Saved entries:
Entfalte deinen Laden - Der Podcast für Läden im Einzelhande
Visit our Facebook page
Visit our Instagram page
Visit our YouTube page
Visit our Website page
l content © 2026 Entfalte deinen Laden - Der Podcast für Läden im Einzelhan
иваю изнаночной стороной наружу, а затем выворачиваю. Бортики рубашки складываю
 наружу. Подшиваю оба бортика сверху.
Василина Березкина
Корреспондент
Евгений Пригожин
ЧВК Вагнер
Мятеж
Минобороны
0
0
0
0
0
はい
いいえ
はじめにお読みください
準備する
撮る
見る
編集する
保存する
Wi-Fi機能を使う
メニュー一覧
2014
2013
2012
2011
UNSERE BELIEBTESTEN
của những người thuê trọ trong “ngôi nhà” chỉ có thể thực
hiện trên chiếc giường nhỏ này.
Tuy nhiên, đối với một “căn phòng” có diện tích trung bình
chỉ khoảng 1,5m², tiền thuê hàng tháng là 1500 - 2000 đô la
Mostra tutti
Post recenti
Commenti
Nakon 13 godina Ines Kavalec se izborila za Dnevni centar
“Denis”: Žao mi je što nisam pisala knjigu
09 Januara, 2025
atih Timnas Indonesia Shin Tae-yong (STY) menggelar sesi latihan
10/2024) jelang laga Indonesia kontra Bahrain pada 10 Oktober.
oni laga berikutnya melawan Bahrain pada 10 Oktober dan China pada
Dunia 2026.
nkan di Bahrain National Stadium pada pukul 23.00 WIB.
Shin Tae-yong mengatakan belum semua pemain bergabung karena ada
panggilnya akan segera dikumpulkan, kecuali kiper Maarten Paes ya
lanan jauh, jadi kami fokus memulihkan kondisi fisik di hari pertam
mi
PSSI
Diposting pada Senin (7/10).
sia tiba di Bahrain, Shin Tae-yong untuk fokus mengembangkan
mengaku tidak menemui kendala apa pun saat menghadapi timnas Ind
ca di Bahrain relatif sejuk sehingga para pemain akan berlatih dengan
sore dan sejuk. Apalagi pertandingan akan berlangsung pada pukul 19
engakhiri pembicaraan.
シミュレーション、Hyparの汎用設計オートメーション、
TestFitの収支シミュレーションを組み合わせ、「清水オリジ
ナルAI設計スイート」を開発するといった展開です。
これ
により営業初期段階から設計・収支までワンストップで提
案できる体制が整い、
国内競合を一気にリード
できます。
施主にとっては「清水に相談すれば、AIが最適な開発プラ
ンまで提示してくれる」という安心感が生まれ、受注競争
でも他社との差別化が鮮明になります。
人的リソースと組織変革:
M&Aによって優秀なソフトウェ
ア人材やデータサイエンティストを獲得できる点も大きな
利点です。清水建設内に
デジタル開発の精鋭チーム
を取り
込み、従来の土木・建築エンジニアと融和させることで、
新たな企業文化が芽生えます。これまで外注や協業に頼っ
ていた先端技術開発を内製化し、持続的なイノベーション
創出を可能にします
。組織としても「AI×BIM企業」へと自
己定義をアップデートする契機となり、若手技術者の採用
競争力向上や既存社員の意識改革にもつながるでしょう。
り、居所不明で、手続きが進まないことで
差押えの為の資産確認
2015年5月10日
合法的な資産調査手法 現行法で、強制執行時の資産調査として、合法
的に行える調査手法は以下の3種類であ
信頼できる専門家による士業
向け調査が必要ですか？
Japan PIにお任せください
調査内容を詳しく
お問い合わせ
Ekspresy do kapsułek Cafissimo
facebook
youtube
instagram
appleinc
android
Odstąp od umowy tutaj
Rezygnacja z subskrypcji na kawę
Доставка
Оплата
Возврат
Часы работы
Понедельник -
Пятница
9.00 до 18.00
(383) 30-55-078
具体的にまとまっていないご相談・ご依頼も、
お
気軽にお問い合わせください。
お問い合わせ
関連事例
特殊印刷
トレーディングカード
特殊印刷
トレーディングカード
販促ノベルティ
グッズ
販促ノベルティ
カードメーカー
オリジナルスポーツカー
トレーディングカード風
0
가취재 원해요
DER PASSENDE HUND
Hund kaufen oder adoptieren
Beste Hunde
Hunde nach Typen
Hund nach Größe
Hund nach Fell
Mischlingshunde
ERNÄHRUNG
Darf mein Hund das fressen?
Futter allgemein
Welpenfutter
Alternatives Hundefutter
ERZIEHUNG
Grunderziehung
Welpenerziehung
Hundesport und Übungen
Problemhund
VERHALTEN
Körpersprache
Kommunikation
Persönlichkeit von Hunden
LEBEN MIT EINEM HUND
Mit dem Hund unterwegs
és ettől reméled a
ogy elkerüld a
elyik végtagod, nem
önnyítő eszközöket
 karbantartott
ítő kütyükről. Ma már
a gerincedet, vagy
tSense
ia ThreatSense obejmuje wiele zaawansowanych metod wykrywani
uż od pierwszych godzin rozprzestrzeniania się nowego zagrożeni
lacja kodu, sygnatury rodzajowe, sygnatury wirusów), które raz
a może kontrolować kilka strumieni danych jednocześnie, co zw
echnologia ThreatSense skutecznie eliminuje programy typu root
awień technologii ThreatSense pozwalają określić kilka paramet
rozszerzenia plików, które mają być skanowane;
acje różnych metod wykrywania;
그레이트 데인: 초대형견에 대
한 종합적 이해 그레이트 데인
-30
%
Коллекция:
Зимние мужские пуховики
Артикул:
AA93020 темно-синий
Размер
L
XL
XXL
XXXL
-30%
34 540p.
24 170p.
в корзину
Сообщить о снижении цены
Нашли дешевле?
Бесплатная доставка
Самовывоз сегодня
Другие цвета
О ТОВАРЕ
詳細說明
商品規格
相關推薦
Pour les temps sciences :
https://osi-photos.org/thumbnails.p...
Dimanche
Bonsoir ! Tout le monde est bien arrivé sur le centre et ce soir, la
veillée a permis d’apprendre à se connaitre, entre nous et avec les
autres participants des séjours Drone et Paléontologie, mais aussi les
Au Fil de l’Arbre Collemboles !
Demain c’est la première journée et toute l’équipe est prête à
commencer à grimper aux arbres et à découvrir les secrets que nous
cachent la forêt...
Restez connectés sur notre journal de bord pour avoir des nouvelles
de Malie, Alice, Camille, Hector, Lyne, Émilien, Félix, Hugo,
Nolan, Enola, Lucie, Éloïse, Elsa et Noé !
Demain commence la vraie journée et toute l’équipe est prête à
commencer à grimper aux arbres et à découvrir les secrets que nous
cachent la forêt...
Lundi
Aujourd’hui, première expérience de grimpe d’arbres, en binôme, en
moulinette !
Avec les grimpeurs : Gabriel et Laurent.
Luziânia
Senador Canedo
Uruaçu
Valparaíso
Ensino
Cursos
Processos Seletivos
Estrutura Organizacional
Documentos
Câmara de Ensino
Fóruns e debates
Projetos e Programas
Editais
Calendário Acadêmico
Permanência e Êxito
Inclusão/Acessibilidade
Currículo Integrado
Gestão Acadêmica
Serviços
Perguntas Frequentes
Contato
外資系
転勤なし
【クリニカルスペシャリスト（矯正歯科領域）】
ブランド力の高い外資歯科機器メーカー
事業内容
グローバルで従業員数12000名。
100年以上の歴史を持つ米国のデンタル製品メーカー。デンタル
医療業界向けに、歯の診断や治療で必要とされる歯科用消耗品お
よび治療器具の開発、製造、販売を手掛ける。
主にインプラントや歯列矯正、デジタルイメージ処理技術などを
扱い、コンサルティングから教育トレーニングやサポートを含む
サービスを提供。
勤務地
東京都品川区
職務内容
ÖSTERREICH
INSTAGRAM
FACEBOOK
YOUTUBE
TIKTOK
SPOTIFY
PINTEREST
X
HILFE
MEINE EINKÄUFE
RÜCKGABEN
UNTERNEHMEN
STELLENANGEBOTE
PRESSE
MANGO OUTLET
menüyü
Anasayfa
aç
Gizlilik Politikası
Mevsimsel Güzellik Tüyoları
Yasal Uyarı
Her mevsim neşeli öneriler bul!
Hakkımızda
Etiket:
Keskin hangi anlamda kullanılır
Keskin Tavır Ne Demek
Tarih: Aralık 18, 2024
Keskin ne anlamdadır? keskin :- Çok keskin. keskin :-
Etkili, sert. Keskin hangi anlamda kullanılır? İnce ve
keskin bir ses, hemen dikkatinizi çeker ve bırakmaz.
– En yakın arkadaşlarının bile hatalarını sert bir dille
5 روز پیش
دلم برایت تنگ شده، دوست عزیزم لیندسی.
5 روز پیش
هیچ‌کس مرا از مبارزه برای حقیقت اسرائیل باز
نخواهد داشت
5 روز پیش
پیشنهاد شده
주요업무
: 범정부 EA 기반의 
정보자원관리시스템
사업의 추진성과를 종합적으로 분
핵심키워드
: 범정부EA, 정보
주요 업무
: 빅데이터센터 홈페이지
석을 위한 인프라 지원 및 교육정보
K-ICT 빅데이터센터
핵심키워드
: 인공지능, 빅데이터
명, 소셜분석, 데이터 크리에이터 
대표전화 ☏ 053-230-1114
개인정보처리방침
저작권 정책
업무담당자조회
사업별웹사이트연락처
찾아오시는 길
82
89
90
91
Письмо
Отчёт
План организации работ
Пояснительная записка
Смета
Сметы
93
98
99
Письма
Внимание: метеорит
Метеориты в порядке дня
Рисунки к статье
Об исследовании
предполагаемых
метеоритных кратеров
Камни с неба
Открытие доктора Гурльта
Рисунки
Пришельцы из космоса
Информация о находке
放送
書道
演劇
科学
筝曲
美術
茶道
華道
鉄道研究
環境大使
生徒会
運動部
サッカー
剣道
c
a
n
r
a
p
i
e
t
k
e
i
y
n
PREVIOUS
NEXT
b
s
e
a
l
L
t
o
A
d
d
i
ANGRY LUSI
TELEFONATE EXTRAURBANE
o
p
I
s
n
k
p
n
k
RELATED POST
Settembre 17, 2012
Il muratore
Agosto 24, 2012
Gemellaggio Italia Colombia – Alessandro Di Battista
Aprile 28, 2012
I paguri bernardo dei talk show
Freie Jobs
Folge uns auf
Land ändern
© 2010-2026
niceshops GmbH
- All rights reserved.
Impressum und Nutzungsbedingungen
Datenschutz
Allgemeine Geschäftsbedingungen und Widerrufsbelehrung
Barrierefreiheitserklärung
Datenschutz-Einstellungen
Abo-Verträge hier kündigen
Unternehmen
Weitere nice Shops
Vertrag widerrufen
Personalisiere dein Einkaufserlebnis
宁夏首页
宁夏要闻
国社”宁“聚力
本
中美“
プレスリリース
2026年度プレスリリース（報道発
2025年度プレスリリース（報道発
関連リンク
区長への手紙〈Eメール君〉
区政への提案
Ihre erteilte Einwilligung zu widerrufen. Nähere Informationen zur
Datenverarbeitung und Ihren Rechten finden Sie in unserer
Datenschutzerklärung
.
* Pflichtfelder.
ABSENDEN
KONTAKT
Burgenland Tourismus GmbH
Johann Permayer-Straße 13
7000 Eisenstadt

■ **Directions for this task**:
Look through the records and copy every line that has the word "Oktober".

■ **Response for this exercise**:
10/2024) jelang laga Indonesia kontra Bahrain pada 10 Oktober.
oni laga berikutnya melawan Bahrain pada 10 Oktober dan China pada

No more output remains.